BOISE, Idaho (AP) — A proposed meeting Wednesday by far-right Idaho House members to form a quorum at the Statehouse and force the Legislature to reconvene to prohibit vaccine mandates is grandstanding and illegitimate and has no chance of succeeding, key lawmakers said.
Far-right lawmakers have said they will hold the meeting anyway to try to get enough members to show up so they can force the Legislature to reconvene. Many Idaho Republican lawmakers are angry with the vaccine mandate that President Joe Biden announced last week.
Republican Rep. Judy Boyle, one of the House’s more conservative lawmakers, said she would support a state law banning vaccine mandates but will not attend Wednesday's gathering after she had a recent discussion with other lawmakers, whom she declined to name.
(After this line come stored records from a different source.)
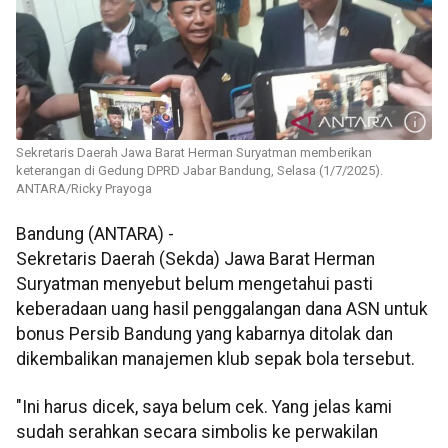
Sekretaris Daerah Jawa Barat Herman Suryatman memberikan
keterangan di Gedung DPRD Jabar Bandung, Selasa (1/7/2025).
ANTARA/Ricky Prayoga
Bandung (ANTARA) -
Sekretaris Daerah (Sekda) Jawa Barat Herman
Suryatman menyebut belum mengetahui pasti
keberadaan uang hasil penggalangan dana ASN untuk
bonus Persib Bandung yang kabarnya ditolak dan
dikembalikan manajemen klub sepak bola tersebut.
"Ini harus dicek, saya belum cek. Yang jelas kami
sudah serahkan secara simbolis ke perwakilan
“They made it very clear it's about grandstanding instead of getting something done,” she said on Monday while attending a protest of Biden's visit to the National Interagency Fire Center. “And I want to get something done.”
She also said far-right lawmakers would need support from more moderate Republicans, which collapsed during the discussion.
“A couple of my colleagues blew that up the other night, and the moderates all fled,” she said, adding that the conservatives “messed it up.”
Biden, who visited to discuss wildfire issues with Republican Gov. Brad Little, last Thursday announced sweeping new vaccine mandates affecting 100 million Americans.
The vaccine requirement states that employers with more than 100 workers must require them to be vaccinated or test them for the virus weekly.
Workers at health facilities who receive federal Medicare or Medicaid will also have to be fully vaccinated, as well as employees of the executive branch and contractors who do business with the federal government.
Little can call a special session to bring lawmakers to the Statehouse. Republican House Speaker Scott Bedke and Republican Senate Pro Tempore Chuck Winder also said they can reconvene the Legislature because the House never formally adjourned earlier this year.
While none are currently inclined to bring lawmakers back to Boise, the three in a joint statement Tuesday afternoon said they are working with the attorney general's office and governor's legal counsel to take "legal action to stop President Biden's unprecedented government overreach into the private sector with his new COVID-19 plan.”
Bedke said Monday he wouldn't reconvene the House unless there’s wide support for specific legislation.
“No, not at this time,” he said in a text message asking him whether he would call lawmakers back to the Statehouse.
The Idaho Senate Majority Caucus, comprised of the chamber's Republican leaders, in a statement on Monday said the attempt by some House members to force the House to reconvene is not allowed under a House resolution “and is therefore unofficial and illegitimate.”
Specifically, the House passed a resolution earlier this year to end the Legislature's regular session by recessing instead of officially adjourning. According to the resolution, only Bedke can reconvene the House.
On Tuesday after Biden's visit to Idaho, Bedke said he needed to take action. He instructed members of the Committee on Federalism to find a way to defend Idaho “against this administration’s unrelenting acts of federal overreach” at the committee's Sept. 28 meeting. The committee typically takes up issues involving state sovereignty.
Republican Rep. Heather Scott in her legislative newsletter on Saturday, said Wednesday's meeting "will be an attempt to attain a 35-member quorum of committed legislators to pass a bill to protect individuals from medical tyranny.”
Republican Rep. Mike Kingsley said Monday, while attending the Biden protest near the fire center, that he would attend the gathering. He wasn't sure how many other lawmakers would be there.
“I’m getting calls and calls and emails from people who are losing their jobs due to the mandates,” he said, undeterred by potential obstacles to reconvening the House. “We don't know until we see.”
Calling back the Legislature would cost thousands of dollars a day. It would also occur as Idaho hospitals face a surge of unvaccinated COVID-19 patients.
Lawmakers had to recess during the regular legislative session earlier this year after a COVID-19 outbreak among lawmakers, mainly Republicans who tend not to wear masks.
COVID-19 cases are spiking in the state due to the delta variant and poor vaccination rates, overwhelming the state’s healthcare system.